Saturday, November 12, 2011 - 0 comments

Headshrinker Convention

By : John Horgan

The first thing one notices on entering New York City’s cavernous Jacob Javits Center, site of the 149th annual meeting of the American Psychiatric Association, is the Eli Lilly exhibit. The golden, shrinelike tower emblazoned with “Prozac” in Day-Glo red stands amid interactive video screens and fiercely cheerful Lilly salespeople touting the wonders of the best-selling antidepressant (sales topped $2 billion last year).
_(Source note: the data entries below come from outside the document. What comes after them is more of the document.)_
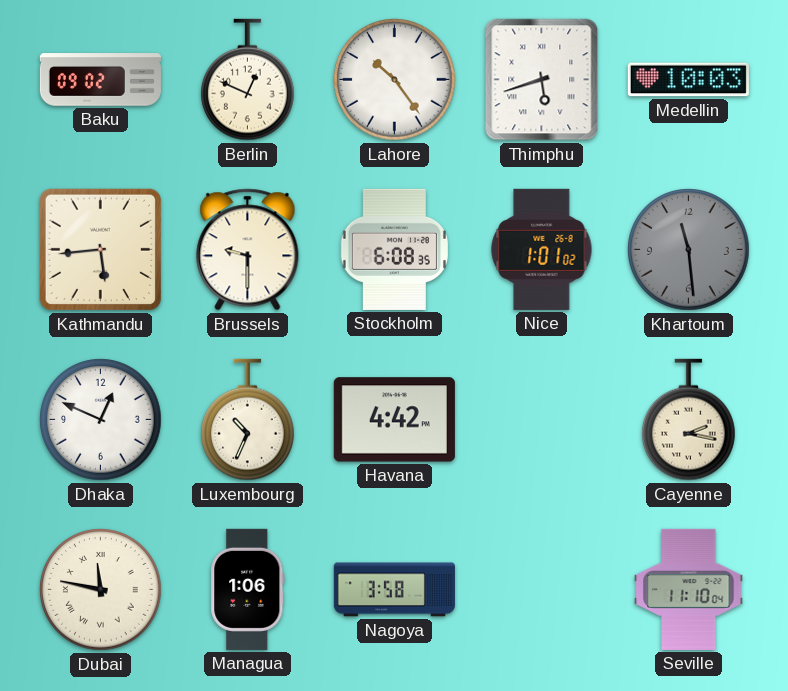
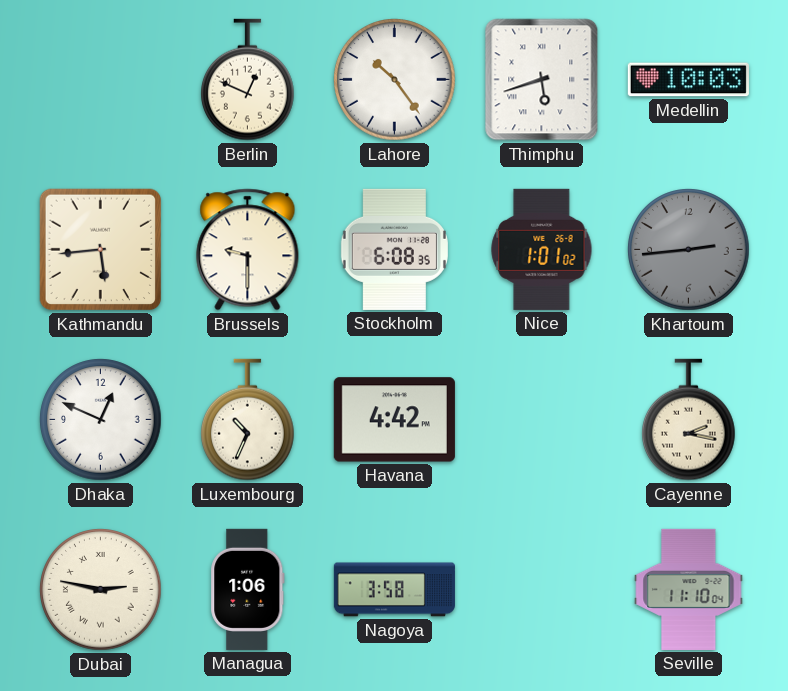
Baku: 09:02 -> none
Khartoum: 11:29 -> 2:44
Dubai: 11:47 -> 2:47
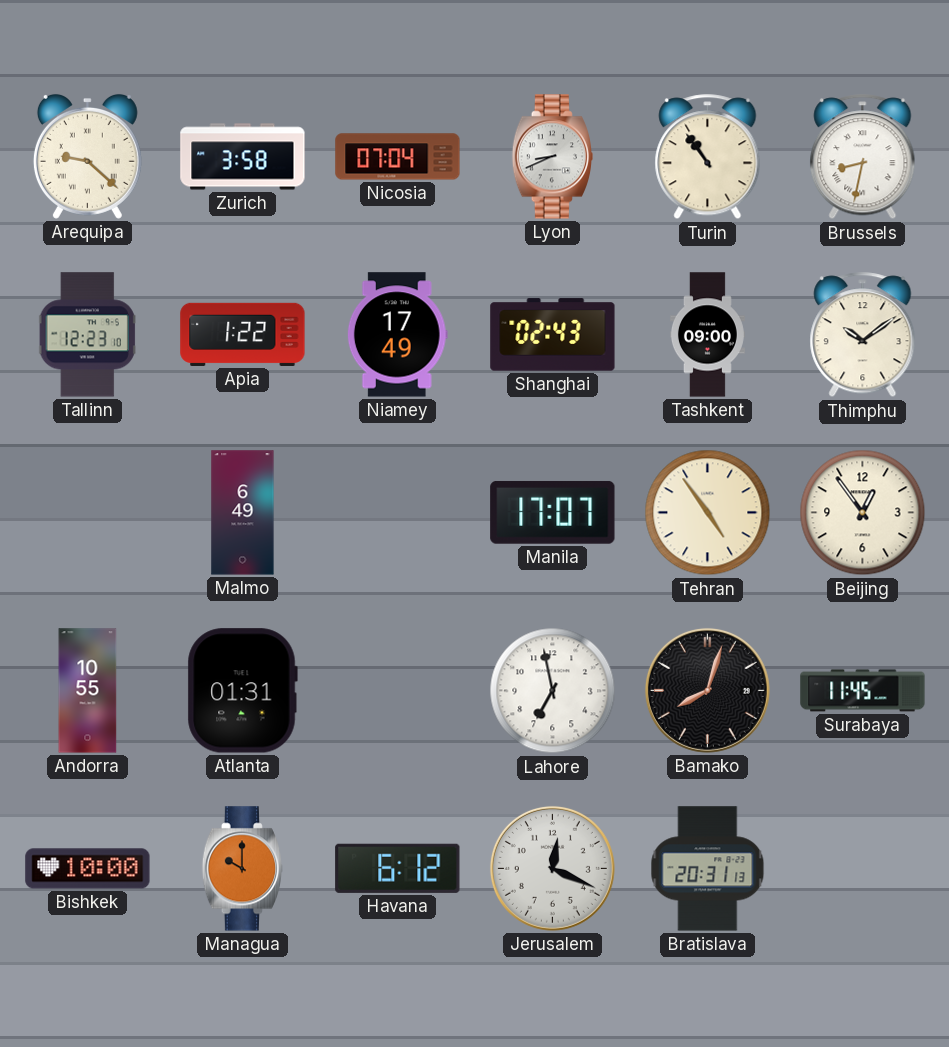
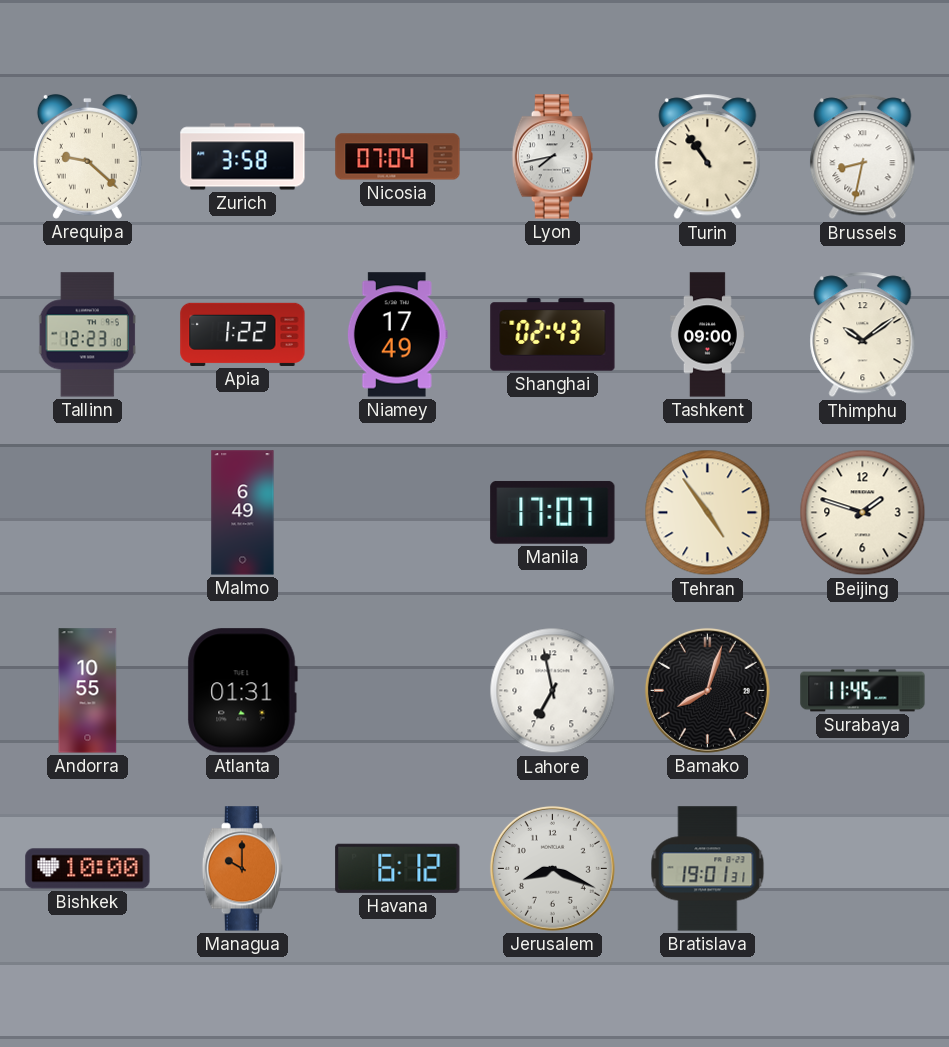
Lyon: 8:41 -> 7:43
Beijing: 12:54 -> 1:48
Jerusalem: 12:19 -> 8:19
Bratislava: 20:31 -> 19:01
Some 16,000 people—including psychiatrists, psychotherapists, researchers and drug-company representatives—have gathered here in early May for lectures on everything from “Kids Who Kill” and “The Psychobiology of Binge Eating” to emerging markets for psychiatric services. One “area of opportunity,” reveals Melvin Sabshin, medical director of the APA, is forensic psychiatry. “We have more people with psychiatric disorders in jails and prisons than in hospitals,” he explains.

A big buzzword is “parity”—the principle that insurance companies should provide the same coverage for mental disorders as they do for physical ones. A bill calling for mentalhealth parity won approval from the Senate in April after heavy lobbying by the APA but still has to run the gauntlet of the House. “This is about fairness,” declares Marge Roukema—a Republican representative from New Jersey and a fierce advocate of parity—to a cheering audience. Most people who see therapists, argues Roukema (who happens to be married to a psychoanalyst), are not self-absorbed neurotics like the ones depicted in Woody Allen films but people with a real need.
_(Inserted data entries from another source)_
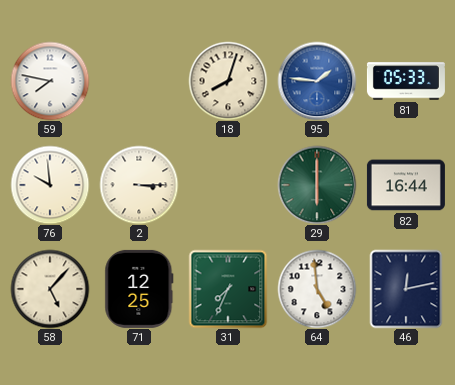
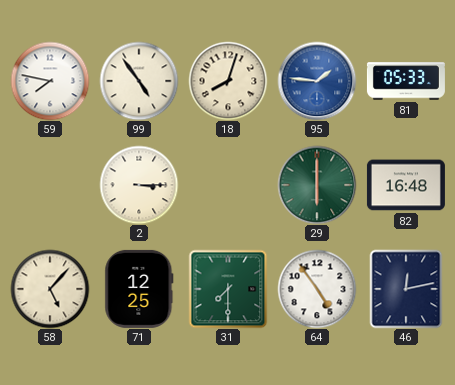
99: none -> 4:54
76: 9:59 -> none
82: 16:44 -> 16:48
31: 7:34 -> 7:30
64: 4:59 -> 4:54
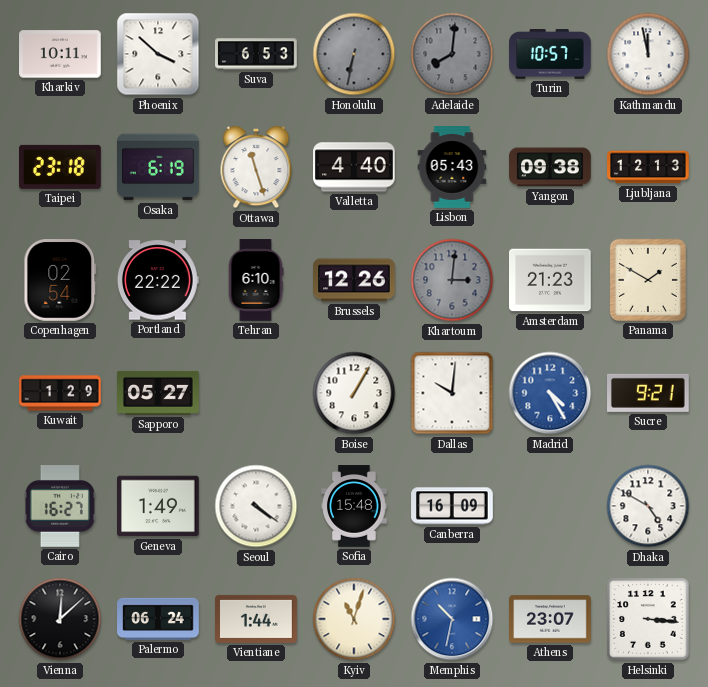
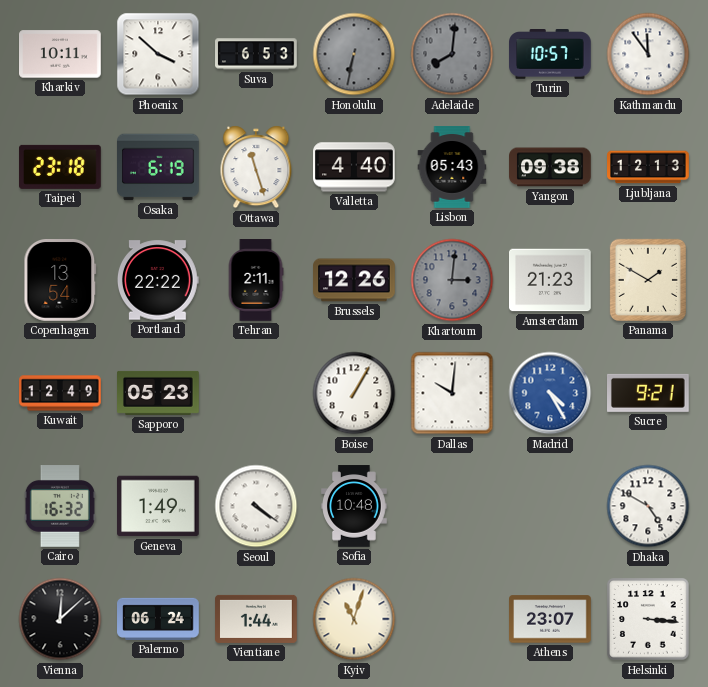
Kathmandu: 11:58 -> 11:54
Copenhagen: 02:54 -> 13:54
Tehran: 6:10 -> 2:11
Kuwait: 1:29 -> 12:49
Sapporo: 05:27 -> 05:23
Cairo: 16:27 -> 16:32
Sofia: 15:48 -> 10:48
Canberra: 16:09 -> none
Memphis: 10:32 -> none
Psychiatrists here voice concern about the encroachment of psychologists and social workers, who usually  charge less than psychiatrists do. On the other hand, psychiatrists are M.D.’s and can prescribe drugs, which are cheaper than protracted talk therapy. And psychiatrists flock to breakfasts and dinners featuring lectures on the latest drugs for insomnia and depression—meals sponsored by Pfizer, SmithKline Beecham and other pharmaceutical firms.
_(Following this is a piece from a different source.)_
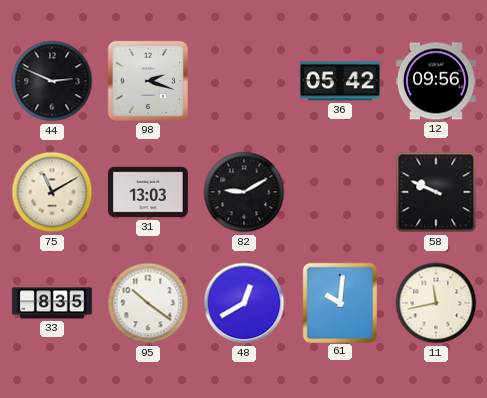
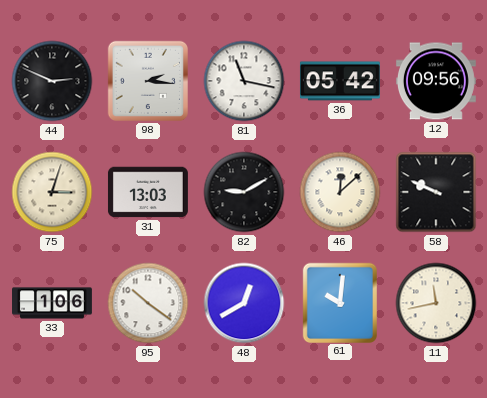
98: 2:18 -> 2:16
81: none -> 11:17
75: 11:10 -> 3:03
46: none -> 12:08
33: 8:35 -> 1:06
Not every attendee embraces the better-living-through-chemistry philosophy. At a session entitled “The Future of Psychotherapy,” which is attended by only 20 or so people, Gene L. Usdin, a psychiatrist at the Ochsner Clinic in New Orleans, frets that “we are selling our souls” to the drug companies. Another dissenter is a sales rep for Somatics, which has a modest booth in the shadow of the Prozac pavilion. His company, he claims, provides a far more effective treatment for severely depressed patients: electroconvulsive therapy.